------ Material provided

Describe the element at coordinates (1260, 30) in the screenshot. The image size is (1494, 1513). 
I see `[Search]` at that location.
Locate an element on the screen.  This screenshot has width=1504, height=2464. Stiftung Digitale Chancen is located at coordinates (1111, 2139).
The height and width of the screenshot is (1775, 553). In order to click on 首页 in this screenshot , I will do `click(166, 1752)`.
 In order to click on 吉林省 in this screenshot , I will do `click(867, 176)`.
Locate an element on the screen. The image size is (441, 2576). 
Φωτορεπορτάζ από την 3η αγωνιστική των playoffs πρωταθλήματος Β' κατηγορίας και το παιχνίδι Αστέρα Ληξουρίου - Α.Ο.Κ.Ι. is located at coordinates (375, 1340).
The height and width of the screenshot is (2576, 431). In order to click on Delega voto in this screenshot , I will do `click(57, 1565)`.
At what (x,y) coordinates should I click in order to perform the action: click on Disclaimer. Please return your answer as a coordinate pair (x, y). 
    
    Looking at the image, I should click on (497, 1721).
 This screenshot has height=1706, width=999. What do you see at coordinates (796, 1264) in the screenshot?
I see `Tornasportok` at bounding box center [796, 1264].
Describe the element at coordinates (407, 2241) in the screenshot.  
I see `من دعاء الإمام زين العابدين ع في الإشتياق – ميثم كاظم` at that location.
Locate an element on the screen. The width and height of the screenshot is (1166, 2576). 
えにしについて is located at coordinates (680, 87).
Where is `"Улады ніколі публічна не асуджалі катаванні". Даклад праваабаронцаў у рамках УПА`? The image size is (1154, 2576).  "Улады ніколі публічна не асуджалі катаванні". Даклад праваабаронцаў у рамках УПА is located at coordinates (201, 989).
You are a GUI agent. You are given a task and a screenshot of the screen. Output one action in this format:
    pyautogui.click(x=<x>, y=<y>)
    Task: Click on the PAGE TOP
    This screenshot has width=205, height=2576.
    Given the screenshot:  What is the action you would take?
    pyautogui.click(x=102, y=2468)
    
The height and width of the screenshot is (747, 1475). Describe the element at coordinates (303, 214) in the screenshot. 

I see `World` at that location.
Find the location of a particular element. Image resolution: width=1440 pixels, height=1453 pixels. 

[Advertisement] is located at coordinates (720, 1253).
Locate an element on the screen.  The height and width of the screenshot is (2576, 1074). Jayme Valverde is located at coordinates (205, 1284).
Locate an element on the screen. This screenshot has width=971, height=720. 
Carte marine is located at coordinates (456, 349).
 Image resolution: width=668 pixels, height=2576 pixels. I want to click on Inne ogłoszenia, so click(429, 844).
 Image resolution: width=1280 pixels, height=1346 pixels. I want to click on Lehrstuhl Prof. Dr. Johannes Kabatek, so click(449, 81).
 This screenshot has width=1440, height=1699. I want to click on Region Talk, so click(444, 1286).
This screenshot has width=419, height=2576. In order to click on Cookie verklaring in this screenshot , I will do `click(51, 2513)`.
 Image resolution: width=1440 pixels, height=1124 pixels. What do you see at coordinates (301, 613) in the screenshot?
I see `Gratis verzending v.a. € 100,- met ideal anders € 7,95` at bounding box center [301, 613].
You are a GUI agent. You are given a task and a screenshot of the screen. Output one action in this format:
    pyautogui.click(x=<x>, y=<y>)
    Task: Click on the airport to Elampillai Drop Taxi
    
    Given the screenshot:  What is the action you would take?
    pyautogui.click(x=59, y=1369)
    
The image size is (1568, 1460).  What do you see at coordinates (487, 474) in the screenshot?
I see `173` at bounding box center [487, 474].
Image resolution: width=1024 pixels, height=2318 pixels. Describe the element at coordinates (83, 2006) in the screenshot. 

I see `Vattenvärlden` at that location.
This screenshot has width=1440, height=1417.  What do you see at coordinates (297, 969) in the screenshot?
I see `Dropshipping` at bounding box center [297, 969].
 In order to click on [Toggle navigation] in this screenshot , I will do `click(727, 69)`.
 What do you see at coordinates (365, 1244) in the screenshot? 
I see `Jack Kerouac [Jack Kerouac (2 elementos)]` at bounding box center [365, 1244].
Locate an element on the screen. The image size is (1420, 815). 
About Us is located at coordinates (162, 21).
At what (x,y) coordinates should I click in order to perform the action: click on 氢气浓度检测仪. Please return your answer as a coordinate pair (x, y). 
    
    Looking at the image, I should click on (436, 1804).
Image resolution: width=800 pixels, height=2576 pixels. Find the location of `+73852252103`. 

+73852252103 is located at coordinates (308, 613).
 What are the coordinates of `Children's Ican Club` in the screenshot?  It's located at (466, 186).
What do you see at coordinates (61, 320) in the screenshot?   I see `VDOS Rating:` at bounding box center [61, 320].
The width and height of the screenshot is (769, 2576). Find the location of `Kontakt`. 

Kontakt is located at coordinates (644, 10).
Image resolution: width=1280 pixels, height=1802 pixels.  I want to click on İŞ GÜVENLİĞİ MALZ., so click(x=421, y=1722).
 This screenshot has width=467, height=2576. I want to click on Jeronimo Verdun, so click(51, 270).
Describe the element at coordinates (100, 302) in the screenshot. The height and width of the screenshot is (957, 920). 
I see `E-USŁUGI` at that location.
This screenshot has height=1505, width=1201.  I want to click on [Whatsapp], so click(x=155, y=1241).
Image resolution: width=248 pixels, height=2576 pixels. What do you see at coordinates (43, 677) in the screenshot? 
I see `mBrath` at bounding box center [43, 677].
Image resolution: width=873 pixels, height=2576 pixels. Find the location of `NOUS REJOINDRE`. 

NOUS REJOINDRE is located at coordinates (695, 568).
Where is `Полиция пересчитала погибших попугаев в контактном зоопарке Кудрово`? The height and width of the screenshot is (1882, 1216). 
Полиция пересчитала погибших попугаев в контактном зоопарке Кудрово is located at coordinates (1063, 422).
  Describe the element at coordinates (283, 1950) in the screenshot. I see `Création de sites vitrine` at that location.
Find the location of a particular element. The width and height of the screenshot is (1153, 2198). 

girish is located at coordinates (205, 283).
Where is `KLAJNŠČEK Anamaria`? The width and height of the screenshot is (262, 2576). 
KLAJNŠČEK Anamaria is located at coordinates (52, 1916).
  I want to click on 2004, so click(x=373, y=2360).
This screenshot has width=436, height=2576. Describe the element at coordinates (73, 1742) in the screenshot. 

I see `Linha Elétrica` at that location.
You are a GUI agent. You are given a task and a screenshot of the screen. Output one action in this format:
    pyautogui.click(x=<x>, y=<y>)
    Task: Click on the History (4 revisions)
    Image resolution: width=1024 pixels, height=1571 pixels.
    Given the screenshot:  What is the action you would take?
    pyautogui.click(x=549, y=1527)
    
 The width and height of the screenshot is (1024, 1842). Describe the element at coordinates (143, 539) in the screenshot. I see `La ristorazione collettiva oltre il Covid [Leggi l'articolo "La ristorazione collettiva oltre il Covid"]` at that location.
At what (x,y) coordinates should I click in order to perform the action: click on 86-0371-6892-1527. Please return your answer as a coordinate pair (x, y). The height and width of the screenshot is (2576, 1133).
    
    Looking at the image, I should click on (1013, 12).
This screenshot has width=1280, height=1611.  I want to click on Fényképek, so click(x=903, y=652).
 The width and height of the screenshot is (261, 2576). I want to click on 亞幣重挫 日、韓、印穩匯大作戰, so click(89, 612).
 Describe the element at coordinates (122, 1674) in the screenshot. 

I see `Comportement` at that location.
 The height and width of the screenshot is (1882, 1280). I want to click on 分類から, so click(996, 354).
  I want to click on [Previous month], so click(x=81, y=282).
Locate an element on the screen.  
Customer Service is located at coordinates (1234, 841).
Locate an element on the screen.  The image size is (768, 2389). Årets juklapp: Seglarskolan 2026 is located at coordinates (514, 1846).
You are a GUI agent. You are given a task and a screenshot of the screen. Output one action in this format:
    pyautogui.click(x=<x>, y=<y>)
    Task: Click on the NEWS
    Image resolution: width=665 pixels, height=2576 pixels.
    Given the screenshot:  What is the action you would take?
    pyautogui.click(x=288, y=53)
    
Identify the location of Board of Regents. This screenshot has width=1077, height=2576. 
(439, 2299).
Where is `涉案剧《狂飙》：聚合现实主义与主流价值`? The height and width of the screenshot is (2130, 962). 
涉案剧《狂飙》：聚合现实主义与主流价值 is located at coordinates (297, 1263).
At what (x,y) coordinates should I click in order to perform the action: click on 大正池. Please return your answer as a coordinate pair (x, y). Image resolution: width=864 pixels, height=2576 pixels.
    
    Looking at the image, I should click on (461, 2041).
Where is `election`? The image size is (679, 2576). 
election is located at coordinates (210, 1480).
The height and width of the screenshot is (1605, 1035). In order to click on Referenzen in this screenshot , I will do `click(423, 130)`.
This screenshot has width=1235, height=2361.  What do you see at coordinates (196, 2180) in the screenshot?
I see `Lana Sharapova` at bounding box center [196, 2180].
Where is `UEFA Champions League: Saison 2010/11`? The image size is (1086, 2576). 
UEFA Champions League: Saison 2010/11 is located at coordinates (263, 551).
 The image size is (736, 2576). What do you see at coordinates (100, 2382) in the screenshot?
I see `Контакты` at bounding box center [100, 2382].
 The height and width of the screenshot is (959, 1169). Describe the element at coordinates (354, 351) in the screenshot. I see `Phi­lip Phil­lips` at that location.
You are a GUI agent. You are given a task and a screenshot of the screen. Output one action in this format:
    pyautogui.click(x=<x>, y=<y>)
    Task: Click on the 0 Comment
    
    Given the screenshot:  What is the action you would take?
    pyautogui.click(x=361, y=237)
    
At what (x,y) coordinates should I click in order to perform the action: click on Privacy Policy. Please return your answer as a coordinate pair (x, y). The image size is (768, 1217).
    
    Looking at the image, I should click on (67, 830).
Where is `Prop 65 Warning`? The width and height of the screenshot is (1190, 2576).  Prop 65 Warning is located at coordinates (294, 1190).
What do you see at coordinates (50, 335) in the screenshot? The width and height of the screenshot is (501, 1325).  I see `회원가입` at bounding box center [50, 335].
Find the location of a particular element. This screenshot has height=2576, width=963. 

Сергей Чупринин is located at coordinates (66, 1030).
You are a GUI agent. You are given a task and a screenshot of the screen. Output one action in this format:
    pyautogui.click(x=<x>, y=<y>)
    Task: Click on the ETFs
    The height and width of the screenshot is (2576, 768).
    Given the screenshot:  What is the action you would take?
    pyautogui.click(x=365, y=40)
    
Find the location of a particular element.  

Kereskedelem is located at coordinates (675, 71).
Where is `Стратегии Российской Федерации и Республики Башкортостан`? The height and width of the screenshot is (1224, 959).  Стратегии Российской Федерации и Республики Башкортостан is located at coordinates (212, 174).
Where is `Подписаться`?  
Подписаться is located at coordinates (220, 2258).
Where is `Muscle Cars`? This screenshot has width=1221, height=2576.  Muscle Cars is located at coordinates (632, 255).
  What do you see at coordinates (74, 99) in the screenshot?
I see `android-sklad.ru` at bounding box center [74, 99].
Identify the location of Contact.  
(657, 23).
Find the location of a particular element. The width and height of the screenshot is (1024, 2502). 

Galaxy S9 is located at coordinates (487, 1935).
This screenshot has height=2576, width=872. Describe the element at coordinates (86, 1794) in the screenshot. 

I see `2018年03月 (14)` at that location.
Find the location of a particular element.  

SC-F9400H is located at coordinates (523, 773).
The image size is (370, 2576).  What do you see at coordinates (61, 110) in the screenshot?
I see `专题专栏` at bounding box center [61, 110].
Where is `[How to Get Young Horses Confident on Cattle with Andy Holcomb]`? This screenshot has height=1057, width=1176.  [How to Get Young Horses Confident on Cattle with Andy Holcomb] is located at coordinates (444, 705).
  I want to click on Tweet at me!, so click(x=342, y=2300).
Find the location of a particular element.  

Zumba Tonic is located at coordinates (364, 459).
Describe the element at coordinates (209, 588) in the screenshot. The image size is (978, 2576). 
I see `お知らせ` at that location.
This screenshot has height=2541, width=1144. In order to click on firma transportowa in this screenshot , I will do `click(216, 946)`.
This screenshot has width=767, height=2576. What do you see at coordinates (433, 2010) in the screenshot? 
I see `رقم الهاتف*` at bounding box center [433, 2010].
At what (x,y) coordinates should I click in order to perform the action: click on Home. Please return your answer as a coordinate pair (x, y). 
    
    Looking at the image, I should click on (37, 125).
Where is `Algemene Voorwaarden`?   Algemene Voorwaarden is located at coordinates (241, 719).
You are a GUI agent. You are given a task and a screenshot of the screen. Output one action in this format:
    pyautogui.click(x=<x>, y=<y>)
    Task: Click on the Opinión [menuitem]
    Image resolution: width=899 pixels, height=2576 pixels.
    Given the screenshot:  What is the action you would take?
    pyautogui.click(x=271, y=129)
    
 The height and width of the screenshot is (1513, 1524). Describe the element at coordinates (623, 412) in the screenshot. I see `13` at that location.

------------

• _Assigned task_
Your answer must be the line containing "Describe the element at coordinates (209, 588)" and each line after it in the listing above, copied exactly.

• _Written solution_
Describe the element at coordinates (209, 588) in the screenshot. The image size is (978, 2576). 
I see `お知らせ` at that location.
This screenshot has height=2541, width=1144. In order to click on firma transportowa in this screenshot , I will do `click(216, 946)`.
This screenshot has width=767, height=2576. What do you see at coordinates (433, 2010) in the screenshot? 
I see `رقم الهاتف*` at bounding box center [433, 2010].
At what (x,y) coordinates should I click in order to perform the action: click on Home. Please return your answer as a coordinate pair (x, y). 
    
    Looking at the image, I should click on (37, 125).
Where is `Algemene Voorwaarden`?   Algemene Voorwaarden is located at coordinates (241, 719).
You are a GUI agent. You are given a task and a screenshot of the screen. Output one action in this format:
    pyautogui.click(x=<x>, y=<y>)
    Task: Click on the Opinión [menuitem]
    Image resolution: width=899 pixels, height=2576 pixels.
    Given the screenshot:  What is the action you would take?
    pyautogui.click(x=271, y=129)
    
 The height and width of the screenshot is (1513, 1524). Describe the element at coordinates (623, 412) in the screenshot. I see `13` at that location.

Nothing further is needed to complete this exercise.